⟨

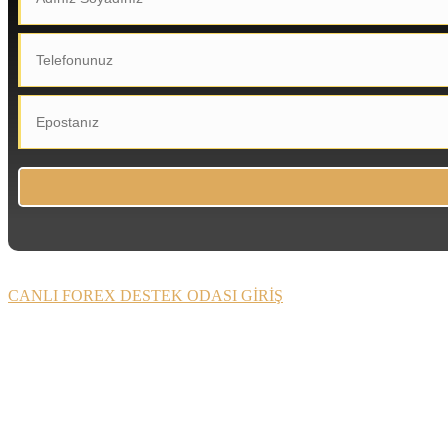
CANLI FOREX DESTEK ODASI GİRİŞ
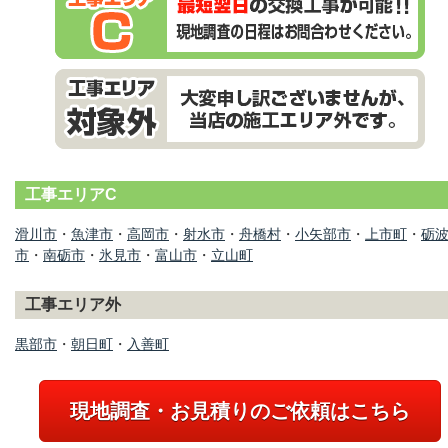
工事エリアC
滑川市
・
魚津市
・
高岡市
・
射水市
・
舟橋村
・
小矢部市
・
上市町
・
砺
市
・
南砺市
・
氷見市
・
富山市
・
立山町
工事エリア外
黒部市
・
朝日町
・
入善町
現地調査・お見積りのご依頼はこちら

⟩
⟨

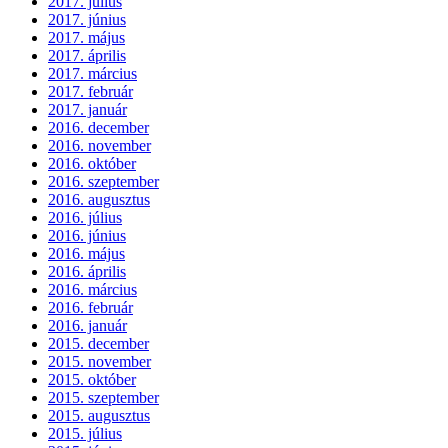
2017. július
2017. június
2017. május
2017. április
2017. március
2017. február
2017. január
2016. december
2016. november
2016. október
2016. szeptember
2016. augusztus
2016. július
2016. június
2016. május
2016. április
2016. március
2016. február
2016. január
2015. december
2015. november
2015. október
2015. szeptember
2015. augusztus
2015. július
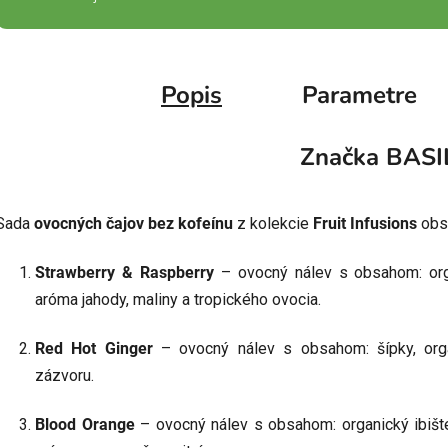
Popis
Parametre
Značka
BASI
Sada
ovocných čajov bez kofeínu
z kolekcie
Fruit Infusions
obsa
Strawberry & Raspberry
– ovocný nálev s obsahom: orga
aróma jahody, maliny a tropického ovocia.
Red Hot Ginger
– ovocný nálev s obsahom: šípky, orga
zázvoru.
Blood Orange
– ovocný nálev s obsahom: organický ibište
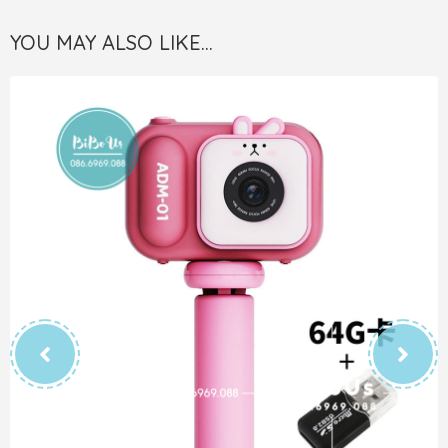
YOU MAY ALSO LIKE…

⟩
⟨

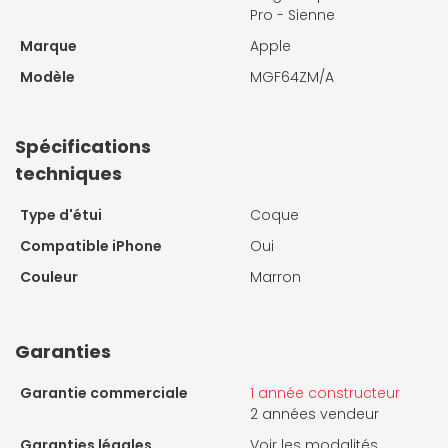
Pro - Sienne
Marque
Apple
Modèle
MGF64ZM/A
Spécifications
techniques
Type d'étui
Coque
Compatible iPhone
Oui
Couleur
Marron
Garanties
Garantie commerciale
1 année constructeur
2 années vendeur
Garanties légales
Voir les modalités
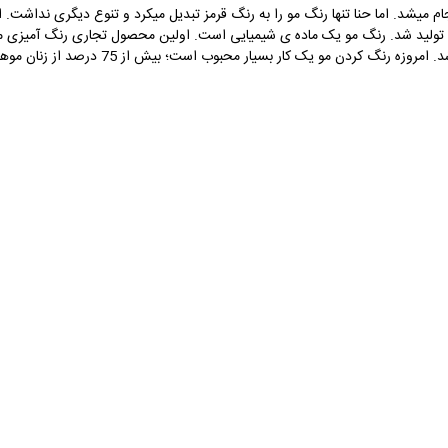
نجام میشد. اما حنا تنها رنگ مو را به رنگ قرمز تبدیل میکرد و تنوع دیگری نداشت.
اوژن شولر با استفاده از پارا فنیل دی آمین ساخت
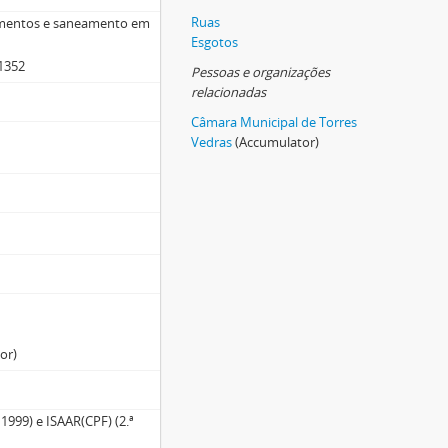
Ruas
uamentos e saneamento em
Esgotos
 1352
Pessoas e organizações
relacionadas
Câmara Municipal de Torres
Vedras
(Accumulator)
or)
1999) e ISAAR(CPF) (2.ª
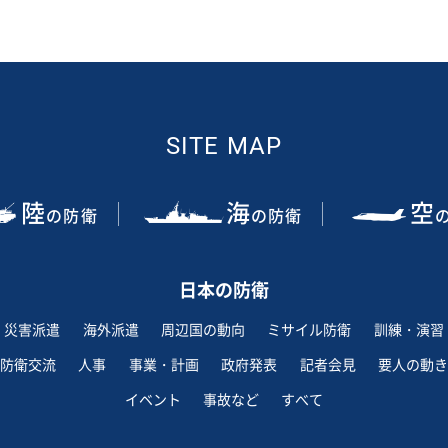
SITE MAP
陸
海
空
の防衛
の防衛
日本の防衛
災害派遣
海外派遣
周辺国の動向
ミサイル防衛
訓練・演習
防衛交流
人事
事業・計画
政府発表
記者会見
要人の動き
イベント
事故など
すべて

⟩

#### Work to complete
Pictures excluded, transcribe the listing above exactly from the line with "2015. november" through the line with "YOU MAY ALSO LIKE…", and no further.

#### Answer space
2015. november
2015. október
2015. szeptember
2015. augusztus
2015. július
Popis
Parametre
Značka
BASI
Sada
ovocných čajov bez kofeínu
z kolekcie
Fruit Infusions
obsa
Strawberry & Raspberry
– ovocný nálev s obsahom: orga
aróma jahody, maliny a tropického ovocia.
Red Hot Ginger
– ovocný nálev s obsahom: šípky, orga
zázvoru.
Blood Orange
– ovocný nálev s obsahom: organický ibište
YOU MAY ALSO LIKE…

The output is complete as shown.